Usage Remains the Same

await _cache.SetStringAsync(
"active_users",
JsonSerializer.Serialize(users),
new DistributedCacheEntryOptions
{
AbsoluteExpirationRelativeToNow = TimeSpan.FromMinutes(5)
});

Multiple API instances now share the same cache.

Health Checks (Critical for Load Balancers)

Load balancers need a way to know if an instance is healthy.

builder.Services.AddHealthChecks()
.AddSqlServer(builder.Configuration.GetConnectionString("Default"));

Map the Endpoint

Load balancers can now:

  • Route traffic only to healthy instances
  • Automatically remove failing nodes
app.MapHealthChecks("/health");

Example: Scale-Friendly Configuration (No Sticky Sessions)

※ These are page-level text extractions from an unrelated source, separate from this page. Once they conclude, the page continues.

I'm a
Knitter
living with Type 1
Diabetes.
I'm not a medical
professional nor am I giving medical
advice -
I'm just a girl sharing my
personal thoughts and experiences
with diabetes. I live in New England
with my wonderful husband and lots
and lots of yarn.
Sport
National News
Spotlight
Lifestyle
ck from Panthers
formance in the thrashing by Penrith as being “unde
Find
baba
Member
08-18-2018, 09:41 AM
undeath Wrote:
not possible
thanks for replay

Avoid relying on session affinity (“sticky sessions”).

❌Instead of this:

services.AddSession();

✅ Use External State Instead

  • JWT authentication
  • Distributed session stores (Redis)
  • Claims-based identity
builder.Services.AddAuthentication("Bearer")
.AddJwtBearer();

This allows any instance to handle any request.

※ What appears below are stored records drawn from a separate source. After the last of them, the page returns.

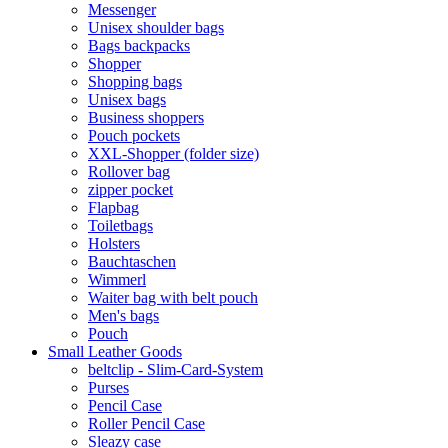
Messenger
Unisex shoulder bags
Bags backpacks
Shopper
Shopping bags
Unisex bags
Business shoppers
Pouch pockets
XXL-Shopper (folder size)
Rollover bag
zipper pocket
Flapbag
Toiletbags
Holsters
Bauchtaschen
Wimmerl
Waiter bag with belt pouch
Men's bags
Pouch
Small Leather Goods
beltclip - Slim-Card-System
Purses
Pencil Case
Roller Pencil Case
Sleazy case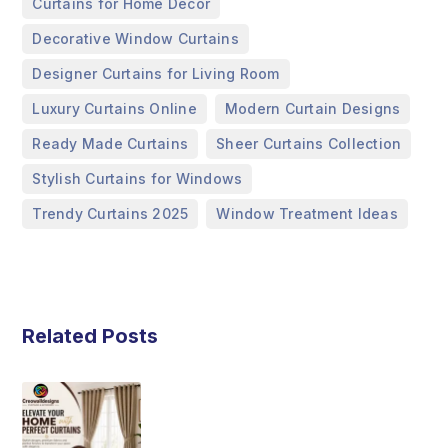
,
Curtains for Home Décor
,
Decorative Window Curtains
,
Designer Curtains for Living Room
,
,
Luxury Curtains Online
Modern Curtain Designs
,
,
Ready Made Curtains
Sheer Curtains Collection
,
Stylish Curtains for Windows
,
Trendy Curtains 2025
Window Treatment Ideas
Related Posts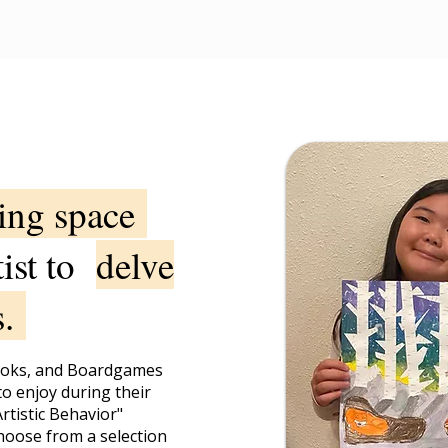
ning space
tist to
delve
s.
ooks, and Boardgames
to enjoy during their
rtistic Behavior"
hoose from a selection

Example: Idempotency for Scaled APIs

With load balancing, retries happen.

Your API must handle duplicate requests safely.

  • Load balancers retry
  • Clients retry
  • Duplicate processing = bugs
[HttpPost("payments")]
public async Task<IActionResult> CreatePayment(
[FromHeader(Name = "Idempotency-Key")] string key,
PaymentRequest request)
{
if (await _store.ExistsAsync(key))
return Ok(await _store.GetResultAsync(key));

var result = await ProcessPaymentAsync(request);

await _store.SaveAsync(key, result);

return Ok(result);
}

Example: Auto-Scaling Triggers (Conceptual)

Auto-scaling is usually triggered by:

  • CPU usage
  • Memory usage
  • Request count
  • Queue length

Your job as an API developer is to:

  • Keep requests fast
  • Avoid blocking threads
  • Push work to background processors

The platform handles the rest.

Web API Performance 101

When it comes down to it, Web API performance is about doing less work and doing it intentionally.

  • Optimize database queries
  • Minimize response data
  • Use paging
  • Cache intelligently
  • Offload long-running work
  • Scale when necessary

Performance isn’t about clever tricks or framework internals. It’s about understanding where the real costs are — and designing your APIs accordingly.